What has to happen to the American economy before the people in government decide to spend money on job creation?
It seems that public assistance in its various forms-whether it’s unemployment insurance, Social Security disability, welfare, food stamps or others-was branded years ago as the substitute for a decent, good paying job in a country where that has become an endangered species.
These programs were never designed to be used in this capacity. Public assistance is an essential tool to temporarily bridge the gap for individuals between jobs-to keep them going from the time they lose one job until they gain another.
It’s not as if recipients have been getting benefits they never deserved; they earned them when they were working. Deductions from paychecks cover unemployment insurance, Social Security and disability benefits. Workers also pay an assortment of taxes to the federal, state and city governments.
That’s a big bite from the paycheck, but if someone loses their job, at least they know that they earned a small cushion to fall back on until they can find another means of employment. Now federal benefits for those who have been unemployed for more than six months are being cut-and, to quote Shakespeare, it’s the unkindest cut of all.
Starting this week, benefits for more than 140,000 New York State residents will be cut by almost 11 percent as a result of the budget stalemate in Washington.
Every state was ordered to reduce the benefits paid to people who have exhausted their 26 weeks of regular unemployment benefits and have begun collecting emergency benefits.
Americans need a helping hand, and now that the government appears tired of giving out some public assistance, these Americans are getting “the finger” in the form of benefit cuts.
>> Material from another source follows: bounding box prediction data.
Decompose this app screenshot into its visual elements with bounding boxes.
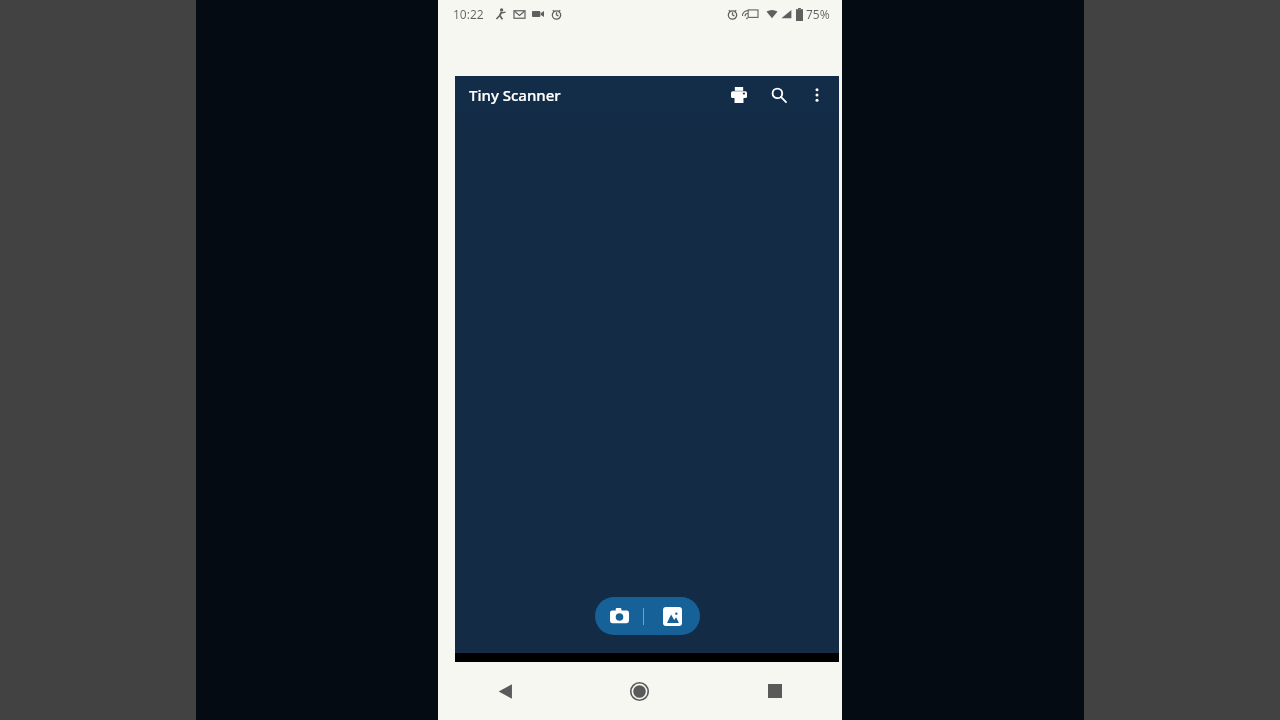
button[interactable]: Import from gallery <box>644 597 700 635</box>
button[interactable]: Recent apps <box>707 662 842 720</box>
button[interactable]: Home <box>572 662 707 720</box>
staticText: 75% <box>806 6 830 22</box>
button[interactable]: Print <box>723 79 755 111</box>
button[interactable]: Take photo with camera <box>595 597 643 635</box>
button[interactable]: Back <box>438 662 572 720</box>
staticText: 10:22 <box>453 6 484 22</box>
button[interactable]: More options <box>801 79 833 111</box>
button[interactable]: Search <box>763 79 795 111</box>
staticText: Tiny Scanner <box>469 85 561 105</box>
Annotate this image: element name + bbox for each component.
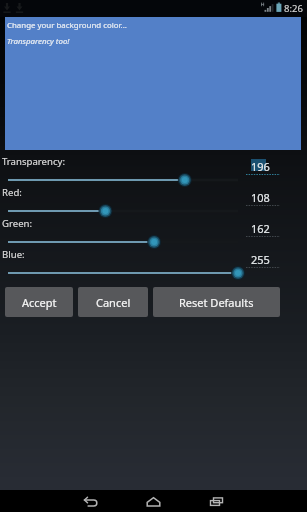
- button[interactable]: Accept: [5, 287, 73, 317]
- button[interactable]: Back: [75, 490, 105, 512]
- staticText: Change your background color...: [7, 20, 127, 31]
- staticText: 255: [251, 252, 270, 267]
- button[interactable]: Reset Defaults: [153, 287, 280, 317]
- staticText: Accept: [22, 295, 57, 310]
- button[interactable]: Home: [138, 490, 168, 512]
- button[interactable]: value 162: [244, 214, 284, 242]
- staticText: 196: [251, 159, 270, 174]
- staticText: Transparency:: [2, 155, 65, 168]
- button[interactable]: Red: slider: [0, 201, 246, 221]
- button[interactable]: Blue: slider: [0, 263, 246, 283]
- staticText: Transparency too!: [7, 36, 70, 47]
- staticText: Red:: [2, 186, 22, 199]
- staticText: Cancel: [96, 295, 131, 310]
- staticText: Reset Defaults: [179, 295, 254, 310]
- staticText: 8:26: [284, 2, 303, 15]
- button[interactable]: value 196: [244, 152, 284, 180]
- staticText: 108: [251, 190, 270, 205]
- button[interactable]: Recent apps: [201, 490, 231, 512]
- button[interactable]: Transparency: slider: [0, 170, 246, 190]
- button[interactable]: value 108: [244, 183, 284, 211]
- button[interactable]: Green: slider: [0, 232, 246, 252]
- button[interactable]: Cancel: [78, 287, 148, 317]
- staticText: Blue:: [2, 248, 25, 261]
- button[interactable]: value 255: [244, 245, 284, 273]
- staticText: 162: [251, 221, 270, 236]
- staticText: Green:: [2, 217, 33, 230]
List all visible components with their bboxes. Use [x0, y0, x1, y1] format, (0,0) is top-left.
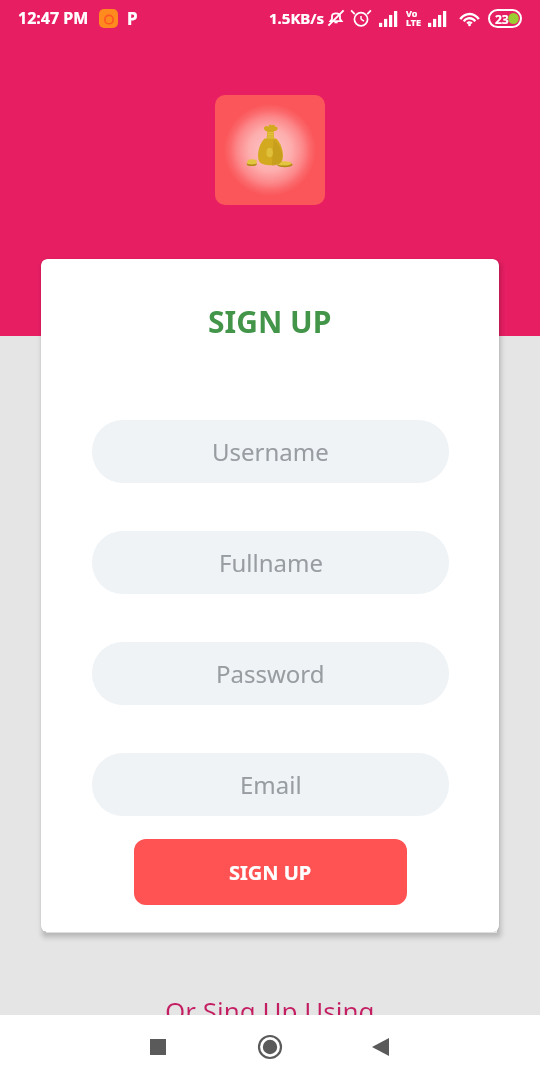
staticText: SIGN UP	[229, 859, 312, 886]
button[interactable]: Password	[92, 642, 449, 705]
staticText: Username	[212, 435, 329, 468]
staticText: 23	[495, 11, 509, 27]
staticText: 12:47 PM	[18, 7, 89, 29]
button[interactable]: SIGN UP	[134, 839, 407, 905]
button[interactable]: Fullname	[92, 531, 449, 594]
staticText: Or Sing Up Using	[165, 993, 375, 1028]
staticText: P	[127, 7, 138, 30]
staticText: 1.5KB/s	[269, 8, 325, 28]
button[interactable]: App logo: money bag	[215, 95, 325, 205]
button[interactable]: Home	[240, 1017, 300, 1077]
staticText: SIGN UP	[208, 301, 332, 342]
button[interactable]: Recent apps	[128, 1017, 188, 1077]
button[interactable]: Email	[92, 753, 449, 816]
staticText: Email	[240, 768, 302, 801]
button[interactable]: Username	[92, 420, 449, 483]
staticText: Password	[216, 657, 325, 690]
staticText: Fullname	[219, 546, 323, 579]
button[interactable]: Back	[350, 1017, 410, 1077]
staticText: Vo LTE	[406, 7, 422, 29]
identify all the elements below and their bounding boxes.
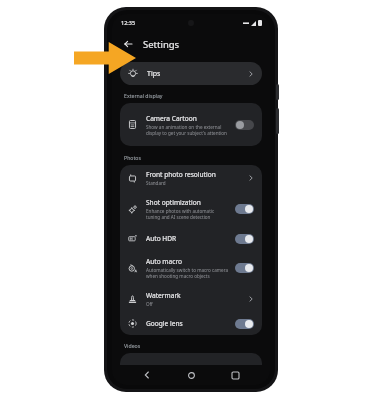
staticText: Standard [146, 180, 166, 186]
button[interactable]: Front photo resolution [120, 165, 262, 191]
button[interactable]: On [235, 319, 254, 329]
button[interactable]: Shot optimization [120, 191, 262, 227]
button[interactable]: Back [121, 37, 135, 51]
button[interactable]: Google lens [120, 312, 262, 335]
staticText: Settings [143, 38, 180, 51]
staticText: Tips [147, 69, 161, 79]
staticText: Watermark [146, 291, 181, 300]
staticText: Photos [124, 154, 141, 161]
button[interactable]: Back [138, 366, 156, 384]
button[interactable]: Recent apps [226, 366, 244, 384]
staticText: Auto macro [146, 257, 182, 266]
staticText: Google lens [146, 319, 183, 328]
staticText: Videos [124, 342, 141, 349]
staticText: Automatically switch to macro camera whe… [146, 267, 229, 279]
staticText: Show an animation on the external displa… [146, 124, 229, 136]
button[interactable]: On [235, 234, 254, 244]
button[interactable]: Auto macro [120, 250, 262, 286]
button[interactable]: Tips [120, 62, 262, 85]
staticText: Off [146, 301, 153, 307]
staticText: Shot optimization [146, 198, 201, 207]
staticText: External display [124, 92, 163, 99]
button[interactable]: Watermark [120, 286, 262, 312]
staticText: Auto HDR [146, 234, 177, 243]
staticText: 12:35 [121, 19, 136, 26]
button[interactable]: Home [182, 366, 200, 384]
button[interactable]: Auto HDR [120, 227, 262, 250]
button[interactable]: Off [235, 120, 254, 130]
button[interactable]: On [235, 204, 254, 214]
button[interactable]: Camera Cartoon [120, 103, 262, 146]
staticText: Enhance photos with automatic tuning and… [146, 208, 229, 220]
staticText: Front photo resolution [146, 170, 216, 179]
staticText: Camera Cartoon [146, 114, 197, 123]
button[interactable]: On [235, 263, 254, 273]
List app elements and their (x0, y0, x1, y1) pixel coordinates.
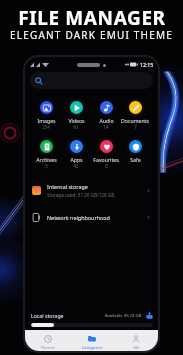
button[interactable]: Network neighbourhood (25, 205, 158, 229)
button[interactable]: Share (146, 312, 153, 319)
button[interactable]: Apps (61, 137, 91, 169)
button[interactable]: Documents (121, 98, 149, 130)
staticText: 42 (73, 163, 79, 169)
staticText: Audio (99, 117, 114, 124)
staticText: Archives (36, 156, 57, 163)
staticText: Favourites (93, 156, 119, 163)
button[interactable]: Recent (25, 330, 70, 351)
staticText: Documents (121, 117, 149, 124)
staticText: Apps (70, 156, 83, 163)
button[interactable]: Images (31, 98, 61, 130)
staticText: Safe (130, 156, 141, 163)
staticText: 12:15 (140, 61, 154, 68)
staticText: 5 (45, 163, 48, 169)
button[interactable]: Audio (91, 98, 121, 130)
button[interactable]: Search (30, 72, 153, 89)
staticText: Images (37, 117, 56, 124)
button[interactable]: Internal storage (25, 176, 158, 205)
staticText: Storage used: 31.26 GB/128 GB (47, 192, 115, 198)
button[interactable]: Videos (61, 98, 91, 130)
button[interactable]: Me (114, 330, 158, 351)
staticText: ELEGANT DARK EMUI THEME (10, 28, 173, 40)
button[interactable]: Favourites (91, 137, 121, 169)
button[interactable]: Categories (70, 330, 114, 351)
staticText: Recent (41, 345, 55, 351)
staticText: 7 (134, 124, 137, 130)
button[interactable]: Archives (31, 137, 61, 169)
staticText: Local storage (31, 312, 64, 319)
staticText: Videos (68, 117, 85, 124)
staticText: Me (133, 345, 140, 351)
button[interactable]: Safe (121, 137, 149, 169)
staticText: Network neighbourhood (47, 214, 110, 221)
staticText: FILE MANAGER (18, 5, 166, 29)
staticText: 8 (105, 163, 108, 169)
staticText: 61 (73, 124, 79, 130)
staticText: 14 (103, 124, 109, 130)
staticText: Internal storage (47, 183, 88, 190)
staticText: 254 (42, 124, 50, 130)
staticText: Categories (81, 345, 103, 351)
staticText: Available 96.74 GB (105, 313, 142, 319)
So what’s left? In New York City, those on unemployment insurance will need to “do more with less” money. But there are also potentially two million people on food stamps and 176,000 New Yorkers collecting Social Security disability insurance, which is up 30,000 in the last four years. The federal government hasn’t taken the ax to those programs-yet.
And there aren’t enough jobs-well, at least in the U.S.
Foxconn Technology Group, the makers of smartphones that have become as essential to many Americans as oxygen, announced it’s hiring 10,000 workers on top of its current 300,000- strong work force-in China. So many Americans buy these phones, and that cash seems to turn into jobs in another nation’s economy, but never here.
Instead of finding ways to create jobs-the empty promise of almost every politician-the government has spent years doling out public assistance to everybody. Now, it seems the government doesn’t want that responsibility either-even though no one has done anything about the lack of jobs in this country.
Some, sadly, are content to get by on public benefits. But there are many, many people in this country who want to work for a decent wage and live productive lives if only somebody would give them that chance.
To borrow a phrase, America needs a “New Deal,” something that puts millions of people back to work and leads to self-investment and real economic strength. Too much money is going out of this country; the time is now to bring some of it back here.